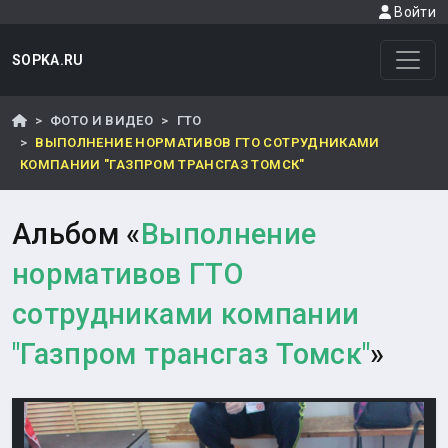
Войти
SOPKA.RU
ФОТО И ВИДЕО
ГТО
ВЫПОЛНЕНИЕ НОРМАТИВОВ ГТО СОТРУДНИКАМИ
КОМПАНИИ "ГАЗПРОМ ТРАНСГАЗ ТОМСК"
Альбом «
Выполнение
нормативов ГТО
сотрудниками компании
"Газпром трансгаз Томск"
»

EXERCISE AIM
Write out the records above exactly as they stand, leaving out every picture.

ANSWER TO THIS TASK
Войти
SOPKA.RU
ФОТО И ВИДЕО
ГТО
ВЫПОЛНЕНИЕ НОРМАТИВОВ ГТО СОТРУДНИКАМИ
КОМПАНИИ "ГАЗПРОМ ТРАНСГАЗ ТОМСК"
Альбом «
Выполнение
нормативов ГТО
сотрудниками компании
"Газпром трансгаз Томск"
»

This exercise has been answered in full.